In general, the increase in register use from the use of the ABI should be minor (often just one register). Prior to CUDA 4.0 there were still a few rough edges regarding the use of the ABI which in some cases drove up the register usage significantly. Best I know, all known issues of this nature were fixed for CUDA 4.0 at the latest.
As has been pointed out above, one should expect to see differences in register usage based on host platform and GPU architecture.
The sm_2x architecture made various changes compared to the sm_1x architecture that tend to increase the use of general purpose registers. In particular it is more of a strict load-store architecture, and it removed separate address registers. Also, with sm_2x IEEE-compliant single-precision division and square root became the default implementations. The subroutines that implement this functionality require additional registers over the approximate implementations used on sm_1x architecture GPUs. Note that programmers can opt out of the IEEE-compliant single-precision division and square root by use of the compiler switches -prec-div=false, -prec_sqrt=false.

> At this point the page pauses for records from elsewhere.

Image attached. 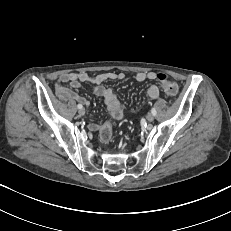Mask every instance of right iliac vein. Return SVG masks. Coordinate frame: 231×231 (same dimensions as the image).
<instances>
[{"label":"right iliac vein","mask_w":231,"mask_h":231,"mask_svg":"<svg viewBox=\"0 0 231 231\" xmlns=\"http://www.w3.org/2000/svg\"><path fill=\"white\" fill-rule=\"evenodd\" d=\"M78 113L79 115L83 116L85 114V109L84 108L79 109Z\"/></svg>","instance_id":"obj_1"}]
</instances>
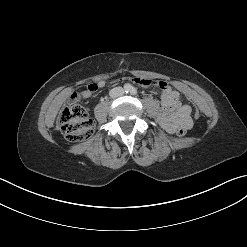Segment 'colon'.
I'll return each instance as SVG.
<instances>
[{
  "label": "colon",
  "mask_w": 247,
  "mask_h": 247,
  "mask_svg": "<svg viewBox=\"0 0 247 247\" xmlns=\"http://www.w3.org/2000/svg\"><path fill=\"white\" fill-rule=\"evenodd\" d=\"M73 99L76 100L77 96L73 95ZM59 125L63 136L71 142L89 139L94 129L93 120L85 109L78 104H72L63 110L59 119ZM176 133L178 136H184L187 133V129L180 127Z\"/></svg>",
  "instance_id": "obj_1"
}]
</instances>
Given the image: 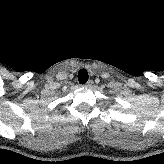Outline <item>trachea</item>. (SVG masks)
<instances>
[{"label": "trachea", "mask_w": 164, "mask_h": 164, "mask_svg": "<svg viewBox=\"0 0 164 164\" xmlns=\"http://www.w3.org/2000/svg\"><path fill=\"white\" fill-rule=\"evenodd\" d=\"M78 81L82 84H85L88 81V72L86 69H81L78 72Z\"/></svg>", "instance_id": "obj_1"}]
</instances>
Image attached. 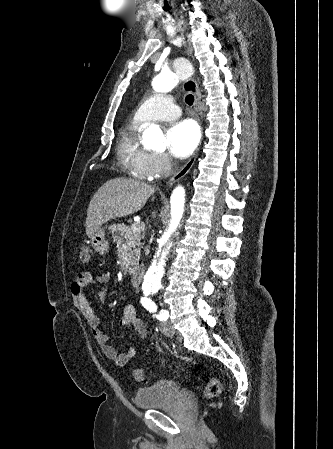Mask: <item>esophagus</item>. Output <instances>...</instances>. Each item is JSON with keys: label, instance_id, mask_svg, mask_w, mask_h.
I'll list each match as a JSON object with an SVG mask.
<instances>
[{"label": "esophagus", "instance_id": "esophagus-1", "mask_svg": "<svg viewBox=\"0 0 333 449\" xmlns=\"http://www.w3.org/2000/svg\"><path fill=\"white\" fill-rule=\"evenodd\" d=\"M192 53V48L191 46L188 47V54L191 55ZM184 89L187 92H191L194 96V103L196 108L198 109L199 113L201 114V93L198 87V83L194 78H190L188 79L185 83H184ZM198 152H196L190 159L189 161L175 174L173 175L170 180H169V184H173L174 182L180 180L181 178H183L193 167L196 158H197Z\"/></svg>", "mask_w": 333, "mask_h": 449}]
</instances>
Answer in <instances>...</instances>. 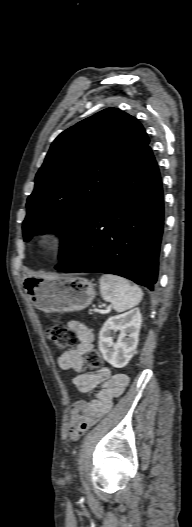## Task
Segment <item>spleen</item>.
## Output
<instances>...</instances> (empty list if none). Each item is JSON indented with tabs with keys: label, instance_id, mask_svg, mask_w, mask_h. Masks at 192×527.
I'll use <instances>...</instances> for the list:
<instances>
[{
	"label": "spleen",
	"instance_id": "spleen-1",
	"mask_svg": "<svg viewBox=\"0 0 192 527\" xmlns=\"http://www.w3.org/2000/svg\"><path fill=\"white\" fill-rule=\"evenodd\" d=\"M100 292L105 301L112 304L117 312H123L138 305L143 297L137 285L127 279L105 274L100 278Z\"/></svg>",
	"mask_w": 192,
	"mask_h": 527
}]
</instances>
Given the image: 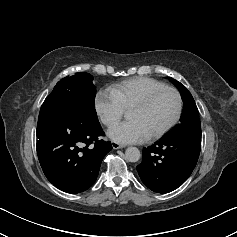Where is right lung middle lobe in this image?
Instances as JSON below:
<instances>
[{"label": "right lung middle lobe", "instance_id": "obj_1", "mask_svg": "<svg viewBox=\"0 0 237 237\" xmlns=\"http://www.w3.org/2000/svg\"><path fill=\"white\" fill-rule=\"evenodd\" d=\"M88 73H76L60 80L41 108L58 111L74 121L98 123L95 111L96 87Z\"/></svg>", "mask_w": 237, "mask_h": 237}]
</instances>
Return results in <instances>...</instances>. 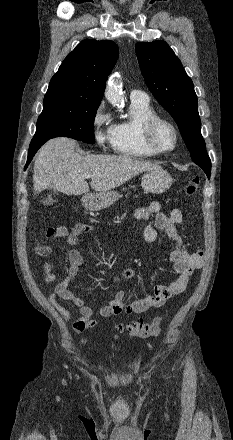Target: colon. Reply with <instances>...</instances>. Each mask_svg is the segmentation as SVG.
<instances>
[{"label": "colon", "instance_id": "5ec220e1", "mask_svg": "<svg viewBox=\"0 0 233 440\" xmlns=\"http://www.w3.org/2000/svg\"><path fill=\"white\" fill-rule=\"evenodd\" d=\"M199 185V179L193 178L191 179L184 188V192L186 195H193ZM44 205L48 207H52L56 205V201L53 198H47L44 200ZM162 320L157 319L150 324H144L140 320H133L128 322L125 325H121L118 327V331L120 333H126L131 337L138 338H146V337H154L157 336L161 331Z\"/></svg>", "mask_w": 233, "mask_h": 440}]
</instances>
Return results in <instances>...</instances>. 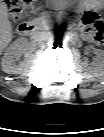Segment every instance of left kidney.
Here are the masks:
<instances>
[{"mask_svg": "<svg viewBox=\"0 0 104 137\" xmlns=\"http://www.w3.org/2000/svg\"><path fill=\"white\" fill-rule=\"evenodd\" d=\"M103 51L102 50H98L97 51V58L95 59V63L97 65L98 68H102L103 67Z\"/></svg>", "mask_w": 104, "mask_h": 137, "instance_id": "left-kidney-1", "label": "left kidney"}]
</instances>
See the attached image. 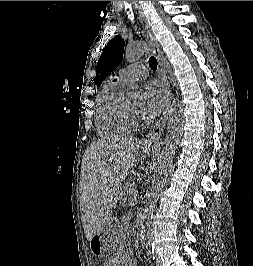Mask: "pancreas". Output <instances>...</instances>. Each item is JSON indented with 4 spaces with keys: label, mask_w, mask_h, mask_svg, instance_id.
Returning <instances> with one entry per match:
<instances>
[{
    "label": "pancreas",
    "mask_w": 253,
    "mask_h": 266,
    "mask_svg": "<svg viewBox=\"0 0 253 266\" xmlns=\"http://www.w3.org/2000/svg\"><path fill=\"white\" fill-rule=\"evenodd\" d=\"M136 197L137 194L132 188V186L126 183L123 186V190L121 192V197H120L121 203H126L128 201L129 205H133L134 203H136Z\"/></svg>",
    "instance_id": "cf45deb5"
}]
</instances>
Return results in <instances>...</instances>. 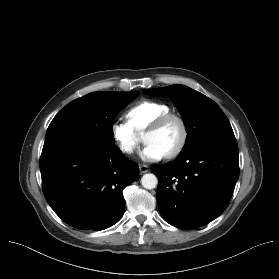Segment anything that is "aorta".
Instances as JSON below:
<instances>
[{"label": "aorta", "instance_id": "1", "mask_svg": "<svg viewBox=\"0 0 279 279\" xmlns=\"http://www.w3.org/2000/svg\"><path fill=\"white\" fill-rule=\"evenodd\" d=\"M141 184L146 189H154L157 187L158 178L152 173L145 174L141 178Z\"/></svg>", "mask_w": 279, "mask_h": 279}]
</instances>
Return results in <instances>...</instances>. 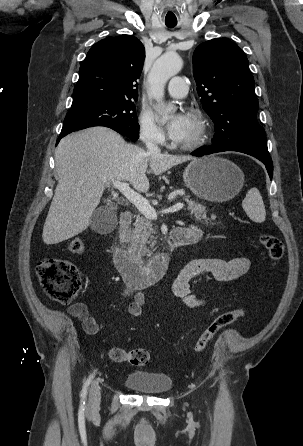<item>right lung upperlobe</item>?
I'll return each mask as SVG.
<instances>
[{
    "instance_id": "obj_1",
    "label": "right lung upper lobe",
    "mask_w": 303,
    "mask_h": 446,
    "mask_svg": "<svg viewBox=\"0 0 303 446\" xmlns=\"http://www.w3.org/2000/svg\"><path fill=\"white\" fill-rule=\"evenodd\" d=\"M145 49L132 35L97 42L82 63L71 108L95 103L137 100Z\"/></svg>"
}]
</instances>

In terms of host platform, it has always been the case that on 64-bit host platforms both the host and the device side code use 64-bit pointers, and both use 64-bit “long” on host platforms where “long” is a 64-bit type. This provides storage consisteny across the host-device boundary, which is useful for passing structs, for example. Consequently, more registers may be required for device code when the build target is a 64-bit platform, compared to the equivalent 32-bit platform. For sm_1x devices, the compiler applies various optimizations based on the fact that no sm_1x GPU provides more than 4GB of storage, keeping the increase in register use between 32-bit and 64-bit platforms to a minimum. Since there are sm_2x devices with more than 4GB of memory, most of these optimizations are no longer applicable on sm_2x device. On a 64-bit platform code compiled for sm_2x therefore tends to use more registers then the same code built for sm_1x. The increase in register usage can be significant if many pointers are used in the code.